Immer deutlicher zeigt sich, daß das ablehnende Verhalten der Stadt Falkensee gegenüber kollektiven Rechtsformen, wie Klagen in organisierten Prozeßgemeinschaften, nicht mehr zeitgemäß ist und dem verfassungsmäßig verbrieften Grundsätzen von Gleichheit, Gerechtigkeit, Transparenz und Mitspracherecht widerspricht. Vor allem ist dies keineswegs bürgerfreundlich. Es erweckt Frust und Unmut bei den Anliegern.

Seit Frühjahr 2013 unterstützt der VDGN die Bürgerinitiative umfassend. Schon jetzt zeigt sich, daß durch die Vernetzung der vielfältigen Einzelinitiativen in Verbindung mit einem rechtzeitigen Informationsaustausch der Grundstückseigentümer wesentlich bessere Ansatzpunkte zur Durchsetzung der Anliegerinteressen bestehen. So berichtete am 22. Mai der Landessender rbb in seiner abendlichen Nachrichtensendung „Brandenburg aktuell“ über die Straßenbauproblematik in der Stadt Falkensee unter direkter Mitwirkung des VDGN.

Sowohl in den Bürgerbefragungen in der Heinrich-Zille-Straße mit zirka 100 Teilnehmern als auch in der Problembesprechung in der VDGN-Beratungsstelle brachten Anlieger erzürnt zum Ausdruck, daß das behördliche Verhalten der Stadt Falkensee, konkret die Verweigerung von Musterprozessen, nicht mehr zeitgemäß sei und umgehend zu beenden ist. An dieser Stelle soll auch dem Präsidenten des VDGN, Herrn Ohm, für seine kurzfristige Teilnahme und Unterstützung gedankt werden.

Besonders Berliner Bürger werden sich erinnernt, daß im vergangenen Jahr das Straßenausbaubeitragsgesetz durch den Berliner Senat außer Kraft gesetzt wurde, nicht zuletzt dank des langjährig beharrlichen Auftretens des VDGN. Ein ähnlicher Erfolg war auch für die in Falkensee zahlreich Erholung suchenden  Datschenbesitzer zu verzeichnen, denn ab 1. Januar 2013 wurde die Satzung zur Erhebung der Zweitwohnsitzsteuer aufgrund der hohen Anzahl der Widerspruchsverfahren und der seit Jahren wiederholt gegen die Stadtverwaltung mit Hilfe des VDGN erfolgreich geführten Klageprozesse ebenfalls außer Kraft gesetzt.

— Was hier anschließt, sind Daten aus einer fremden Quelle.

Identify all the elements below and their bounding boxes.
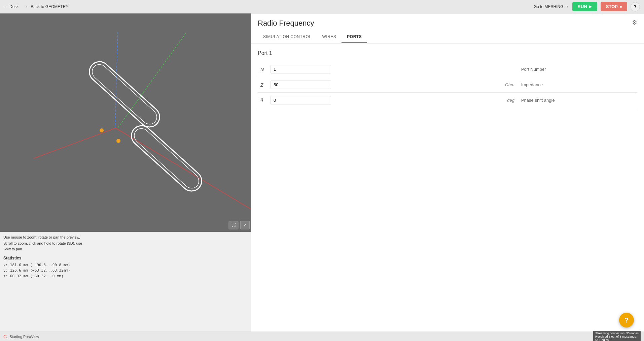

Ausgehend von diesen Erfahrungen stellen Anlieger immer öfter konkrete Anfragen zur VDGN-Mitgliedschaft.

Im Land Brandenburg ist die Änderung des Kommunalabgabengesetzes überfällig, denn die Zulassungspflicht von Musterklagen, die in anderen Bundesländern oftmals selbstverständlich ist, muß hier erst noch fest verankert werden. Dazu besteht nach jüngsten Erkenntnissen durchaus Hoffnung.

Gegenwärtig sind die Anlieger in Falkensee leider noch gezwungen, die Rechtmäßigkeit Ihrer Beitragsbescheide im Rahmen von Einzelklagen prüfen zu lassen, wobei die übergroße Mehrheit aufgrund ihrer Einkommenssituation nicht  dazu in der Lage ist, hohe Prozeßkosten allein zu tragen. Damit ist die Bürgerdemokratie gemäß Grundgesetz de facto stark eingeschränkt.

Die Bürgerinitiative und der VDGN werden sich in Zusammenarbeit mit bürgernahen politischen Kräften künftig noch stärker dafür einsetzen, daß der unbefriedigende Zustand des Straßenbaus in Falkensee baldmöglichst überwunden wird. In einem weiteren Artikel werden wir darüber berichten.